During the previous season—the magnificent one—Coach had gathered the players around him after a particularly close and hard-fought win. The team was much larger then, and there was a lot of clowning around, the specific good camaraderie just after a game when it’s still so fresh in the players’ minds that it’s almost as if the victory were still happening. They can remember every play, every gesture within each play, the incandescent lighting of those details having a photographer’s-flashbulb quality to it; the game is over and won, but the body is still feeding on the adrenaline. There is joking and, already, a retelling of the battle, players complimenting, praising one another, as I’m sure it was for our kind, our species, after actual battles or long hunts.
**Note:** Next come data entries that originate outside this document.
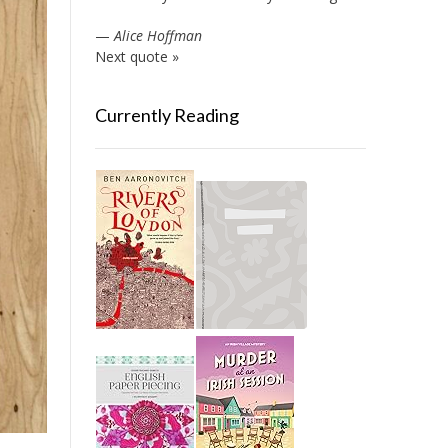
—
Alice Hoffman
Next quote »
Currently Reading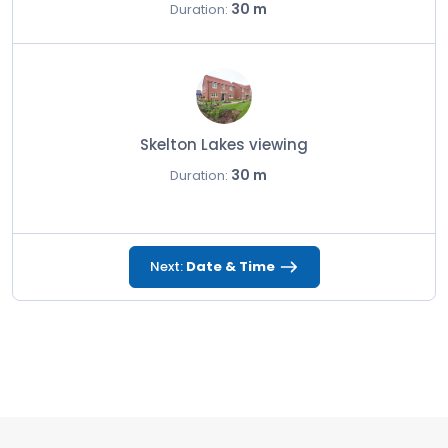
30 m
Duration:
Skelton Lakes viewing
30 m
Duration:
Next:
Date & Time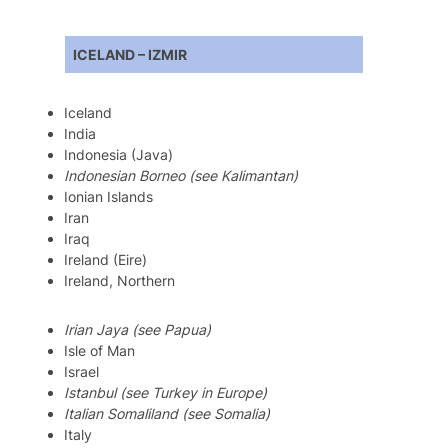
ICELAND – IZMIR
Iceland
India
Indonesia (Java)
Indonesian Borneo (see Kalimantan)
Ionian Islands
Iran
Iraq
Ireland (Eire)
Ireland, Northern
Irian Jaya (see Papua)
Isle of Man
Israel
Istanbul (see Turkey in Europe)
Italian Somaliland (see Somalia)
Italy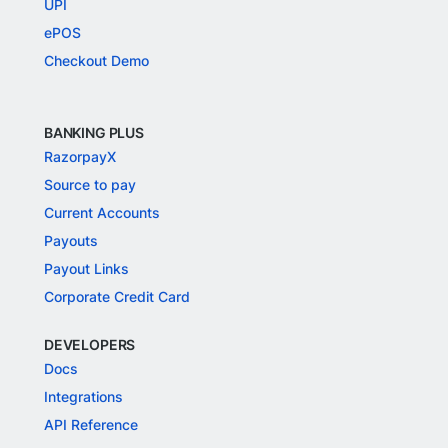
UPI
ePOS
Checkout Demo
BANKING PLUS
RazorpayX
Source to pay
Current Accounts
Payouts
Payout Links
Corporate Credit Card
DEVELOPERS
Docs
Integrations
API Reference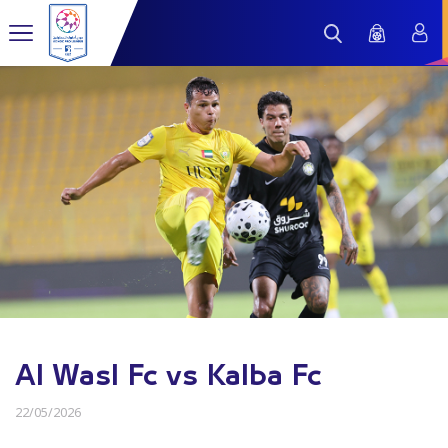
Al Wasl Fc vs Kalba Fc
22/05/2026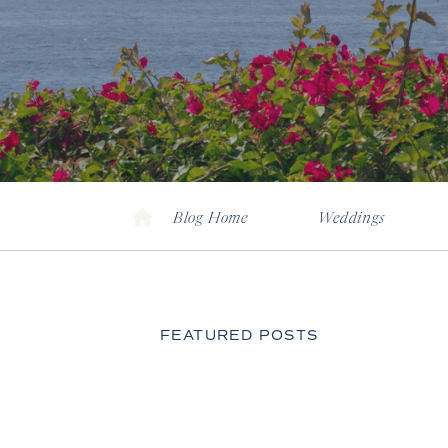
Blog Home
Weddings
FEATURED POSTS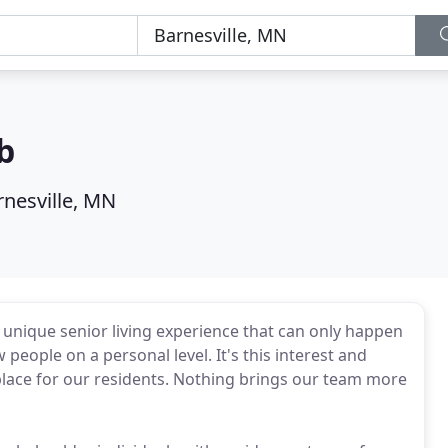
b
rnesville, MN
unique senior living experience that can only happen
 people on a personal level. It's this interest and
place for our residents. Nothing brings our team more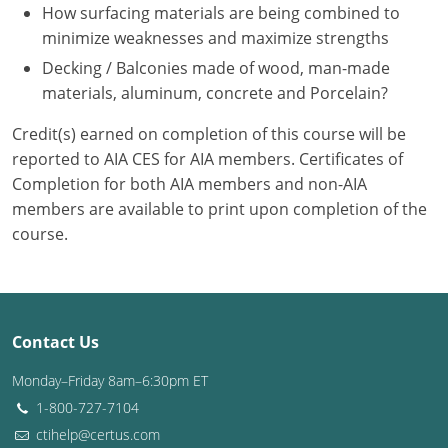
Nevada
How surfacing materials are being combined to
minimize weaknesses and maximize strengths
New Hampshire
Decking / Balconies made of wood, man-made
materials, aluminum, concrete and Porcelain?
New Jersey
Credit(s) earned on completion of this course will be
New Mexico
reported to AIA CES for AIA members. Certificates of
New York
Completion for both AIA members and non-AIA
members are available to print upon completion of the
North Carolina
course.
North Dakota
Ohio
Contact Us
Oklahoma
Monday–Friday 8am–6:30pm ET
Oregon
1-800-727-7104
ctihelp@certus.com
Pennsylvania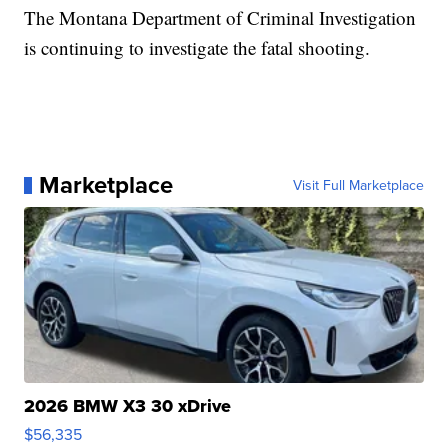
The Montana Department of Criminal Investigation
is continuing to investigate the fatal shooting.
Marketplace
Visit Full Marketplace
2026 BMW X3 30 xDrive
$56,335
“Gentlemen,” Coach said, trying to quiet the swarming hubbub of the postgame sideline celebration, the crowing and strutting, the pantomiming of tackles broken, hits delivered. The chronicling and portraiture for the iPhone. Coach himself had raged and howled throughout the game, had known both agony and ecstasy in the cauldron of his soul—and he, too, was still riding high.
“Gentlemen,” he said, wagging his finger at them. A coach still, even as a celebrant. A teacher. “Gentlemen. Tonight, the Ugly Thing reappeared. You won—you men played hard—but the Ugly Thing reared its ugly head. It came back. It must not come back.”
The players, still jubilant, looked at one another, the carbonated fizz of their joy seeming to dissipate a bit.
“We will not speak its name,” Coach admonished, “but it came back.”
What the heck? I wondered. He was definitely in his preacher mode. Which of the seven deadly sins was it? Rage, sloth, envy?
Whatever it was, it seemed to me it might be the only thing in the world Coach could be cowed by. It’s said that all anger is fear, and if that’s true, he was often a most fearful man, though the word anyone would use to describe him would be “fearsome,” not “fearful.” And yet, there on the sideline, as he was watching his players celebrate another championship—another year in the playoffs—I thought I detected a flicker of nervousness, and of caution, in this most intemperate, passionate of men.
“We do not speak its name,” he whispered, now that he had their full attention. “Now then, you are to be congratulated. You men did a great number of things well on the field. In the fourth quarter, when they were trying to come back, you kept your foot on their throat. Yes, sir,” he said. “You kept your foot on their throat.” Smiling, now, with the pride of a craftsman, pleased with the immaculate aesthetics of his work.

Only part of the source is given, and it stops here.